Sure, it’d be nice to be able to have all resources conceivable at one’s disposal for any project. Forget about poorly croped stocks. Let’s shoot our own. And hey, while we’re at it, this camera I have is so limiting, I need a new one! And new flashes, and reflectors, etc etc etc. Of course, none of this is even hinted at by the OP.

The only reason Cuckoorex even mentioned not being able to take pictures is because you seemed to insist that it was a viable option for him/her without understanding the circumstances.

Just because we can’t have the world doesn’t mean that not having the world is the only real issue.

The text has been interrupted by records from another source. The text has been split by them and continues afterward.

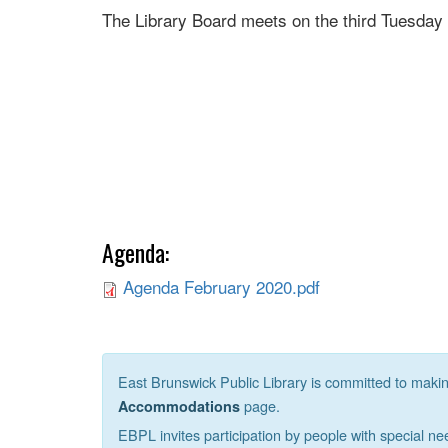
The Library Board meets on the third Tuesday
Agenda:
Agenda February 2020.pdf
East Brunswick Public Library is committed to making 
page.
Accommodations
EBPL invites participation by people with special ne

Eh. That sucks, ** Cuckoorex**. I wonder why the stock photo companies do that though. That is just a random ponder, not a suggestion that the rant is lame. The rant is not lame. That situation would annoy me terribly too. T’ain’t about whether you get to make art or not, it’s about whether the supply of basic materials that you have available meets your immediate need.

It was meant to be cathartic. Isn’t that one of the main purposes of a lot of Pit threads? To blow off some steam? Did it appear to you that I was appealing to a judge or the Better Business Bureau in this thread? Did I start this thread in Great Debates? No, of course not. I know it’s a relatively minor annoyance that is unlikely to change because I don’t like it, and I just wanted to express my frustration. That’s why I took issue with you begrudging me the rant.

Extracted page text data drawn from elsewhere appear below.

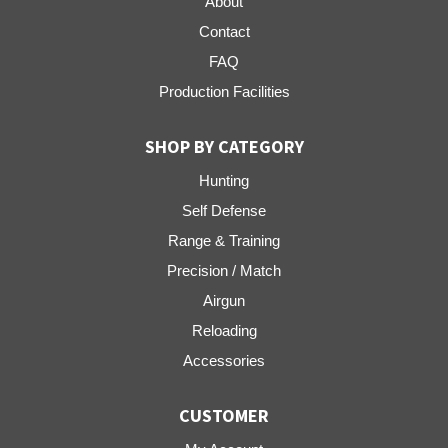
About
Contact
FAQ
Production Facilities
SHOP BY CATEGORY
Hunting
Self Defense
Range & Training
Precision / Match
Airgun
Reloading
Accessories
CUSTOMER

I don’t think you read as carefully as you think you do. You already misrepresented my complaint several times and have created at least two straw man arguments as well. You’re still way off in your assessment.

You might want to study a bit more before trying to play armchair psychologist.

I agree 100% with your rant. Ignore the idiot boy.

Boo Boo Foo, out of every thread I’ve ever seen upon the Dope, including the “Burning you Dog” thing, you have just made the single most incoherent, inaccurate, idiot rant. At no point in your entire focused stream of drivel did you at any point, ever, demonstrate that you had comprehended the OP. In fact, not only did you fail to comprehend a simple, basic point, but you then created two completely unrelated points and began bashing the OP on that basis, with one of the least logical arguments I have ever seen. I hope your delusional episodes get better. In the meantime, until you regain the ability to cogitate with your grey matter unhindered by weird aggresssion issues, why don’t you go take a nap.

(Burn! Dude, I totally burned you! I burning you post!)

I came here for an arguement.

I’m sorry, this is abuse.

Oh, I see, well, that explains it.

Yeah, sorry. Down the hall, second door on the left.

Didn’t you really get pitted for this kind of thing, Boo Boo Foo? Haven’t learned our lesson yet, have we? Oh, BTW, bondage.

Having had to build websites, this ticks me off also…most stock photo collections are obnoxiously artistically themed, so that even if you are able to find the photo of a pole vaulter in the sunset, it is invariably themed with “wintery blue” filters which aren’t going to work with the “fisheyed lens w/ bright yellow summer lighting” theme the rest of your pics are from.

I want a raw uneditied photo, with maybe a few sample thumbnails of various suggested filters or cropping that can be applied, with the directions in a .doc or read.me file. I can hit the crappy lens flare button myself, put I can’t undo the filters that your image bank “arteests” have applied :mad:

[sub]Is it wrong of me to have laughed out loud here?[/sub]

[sub]cough[/sub] Good rant, Cuckoorex. Keep it up.